Compie 80 anni l'uomo che è vissuto due volte. Robert Charlton, detto Bobby, sembrava morto alle tre e cinque del pomeriggio del sei di febbraio del Cinquantotto. L'aereo che trasportava il Manchester United, reduce dalla vincente sfida europea di Belgrado contro la Stella Rossa, aveva fatto sosta a Monaco di Baviera, per il rifornimento. Faceva freddo, pioveva e la pioggia ghiacciata si trasformò in tormenta di neve. L'aereo per due volte provò a decollare, le frustate del vento gli impedivano di prendere quota. I passeggeri furono allora invitati a scendere dall'aereo, per motivi di sicurezza. Bobby Charlton aveva vent'anni, era una speranza dello United; la leggenda, insieme con l'allenatore Matt Busby, si chiamava Duncan Edwards. Charlton veniva da Ashington, città della zona mineraria del nord inglese. La sua era una famiglia di carbone e football. Quattro dei suoi zii, da parte di madre, giocavano nel Bradford, nel Chesterfield, nel Leicester e il cugino della madre, Jackie Milburn, era un idolo del Newcastle e della nazionale. Il fratello di Bobby, Jackie, era più alto di quindici centimetri ma più scarso con i piedi, decise di intraprendere la carriera di poliziotto prima di tornare alla passione di famiglia e diventare il feroce difensore del Leeds United e della nazionale. Tra i due il rapporto fu perfetto fino all'arrivo di Norma, la moglie di Bobby in clamorosa rottura con Cissie Charlton, la suocera, che portò i due fratelli a ripetute liti, esplose nell'autobiografia di Jack. Nel libro Jack Charlton accusava il fratello di non avere fatto visita, sconsigliato dalla moglie, alla madre Cissie, in coma.

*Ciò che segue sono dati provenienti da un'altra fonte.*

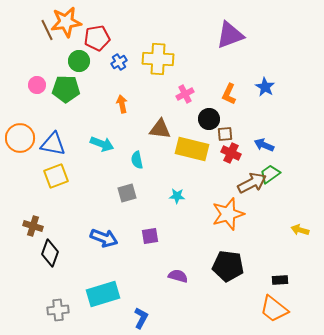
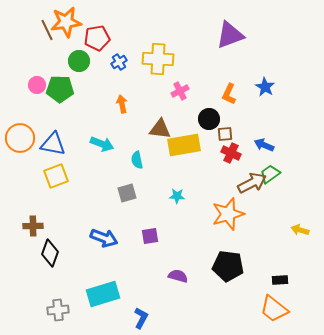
green pentagon at (66, 89): moved 6 px left
pink cross at (185, 94): moved 5 px left, 3 px up
yellow rectangle at (192, 149): moved 8 px left, 4 px up; rotated 24 degrees counterclockwise
brown cross at (33, 226): rotated 18 degrees counterclockwise
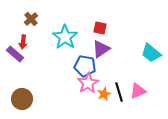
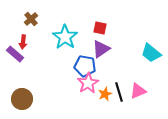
orange star: moved 1 px right
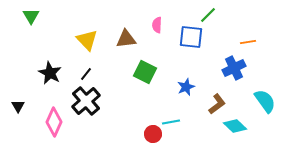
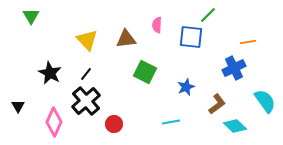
red circle: moved 39 px left, 10 px up
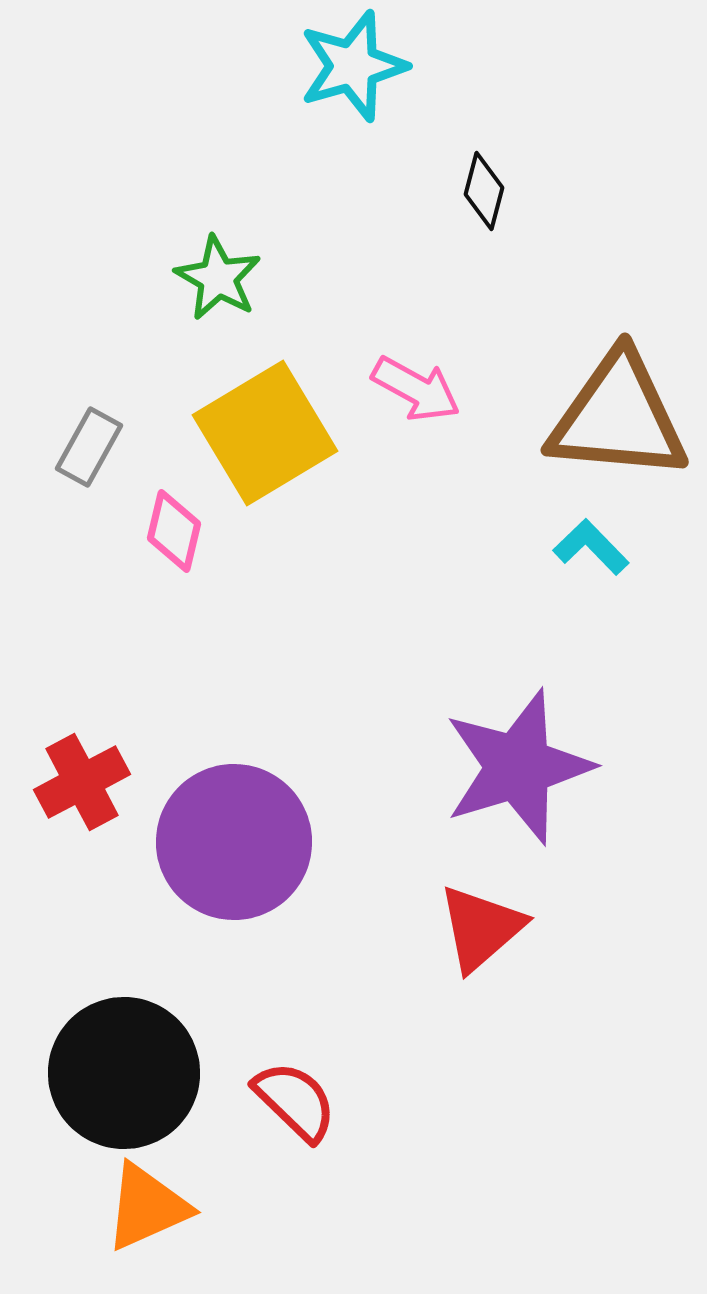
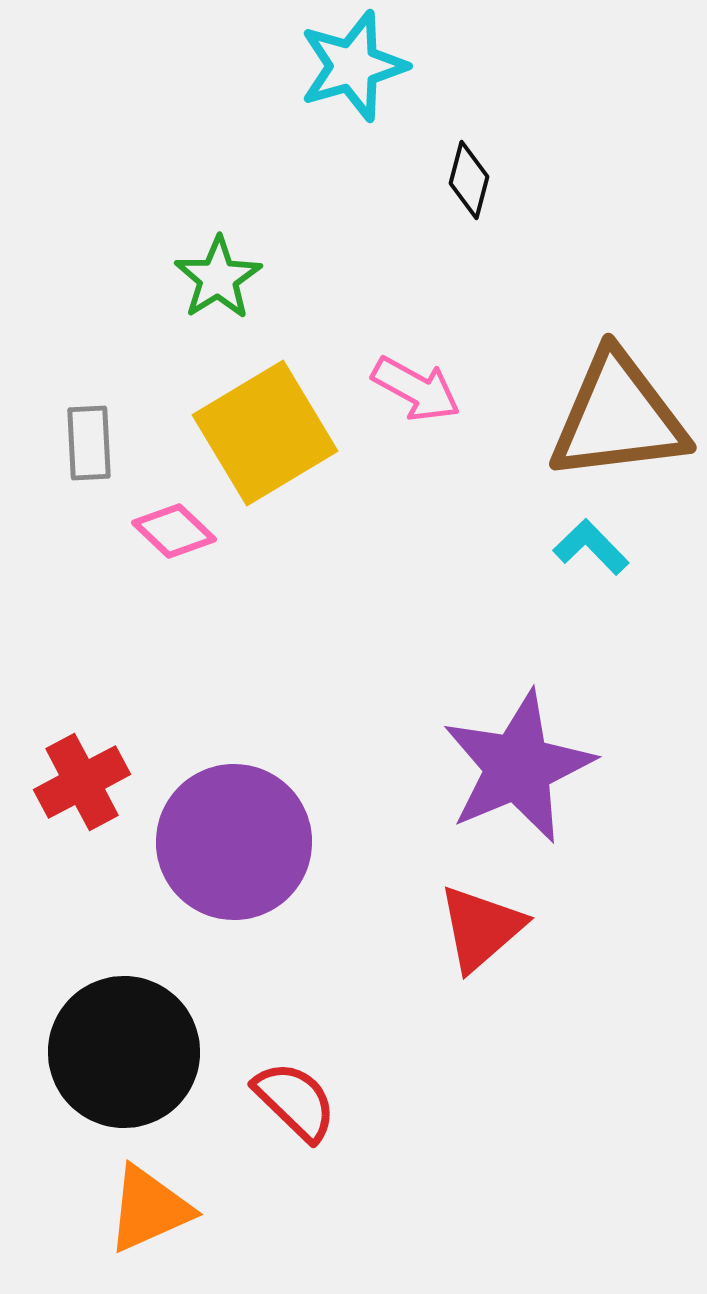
black diamond: moved 15 px left, 11 px up
green star: rotated 10 degrees clockwise
brown triangle: rotated 12 degrees counterclockwise
gray rectangle: moved 4 px up; rotated 32 degrees counterclockwise
pink diamond: rotated 60 degrees counterclockwise
purple star: rotated 6 degrees counterclockwise
black circle: moved 21 px up
orange triangle: moved 2 px right, 2 px down
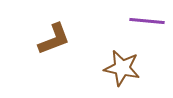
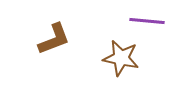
brown star: moved 1 px left, 10 px up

Torno a quel lungo pomeriggio di Monaco di Baviera. Dopo il secondo tentativo di decollo si pensò che sarebbe stato opportuno rinviare la partenza di un giorno, Duncan Edwards spedì un telegramma alla moglie: «Volo cancellato, torno domani». Ma il comandante pilota cambiò idea, richiamò a bordo i 44 passeggeri, la tormenta continuava a far sbandare il velivolo, Charlton decise di sedersi nelle ultime file, accanto a Dennis Viollet. L'aereo prese velocità ma non quella necessaria per staccarsi da terra, proseguì la sua corsa mortale schiantandosi contro una casa. Bobby Charlton venne scaraventato cinquanta metri fuori dall'aereo, perdeva sangue dal capo, aveva uno zigomo ammaccato, sembrava morto. Di quella tragedia è rimasto in vita solo lui, insieme con Harry Gregg, il portiere.
Charlton tornò in campo a marzo. Incominciò la sua avventura magica. Icona del football inglese e britannico, elegante nel tocco, prodotto tipico di un calcio accademico, centravanti non d'assalto ma di intelligenza, dotato di un tiro feroce e calibrato dalla distanza, punto di riferimento tattico essenziale, insieme con Bobby Moore, dell'Inghilterra campione del mondo nel 1966. Due anni dopo Charlton realizzò due gol nella finale della coppa dei Campioni vinta per 4 a 1 sul Benfica a Wembley. Per la prima volta un club inglese si aggiudicava il trofeo, la coppa venne alzata al cielo in memoria dei caduti di Monaco.
Seicentosei partite e centonovantanove gol con la maglia del Manchester, centosei presenze e quarantanove gol in nazionale. Charlton, dopo quel mondiale vinto a Wembley, così reagì a un cronista: «Continuano a ripetermi che noi calciatori professionisti siamo trattati come schiavi. Se è così datemi l'ergastolo».
L'Inghilterra gli è grata, la regina Elisabetta gli ha concesso il titolo di Sir, la Bbc ha trasmesso un film documentario in suo onore, il mondo del football ne celebra gli ottanta anni di vita. La seconda vita di Bobby Charlton, ergastolano in libertà.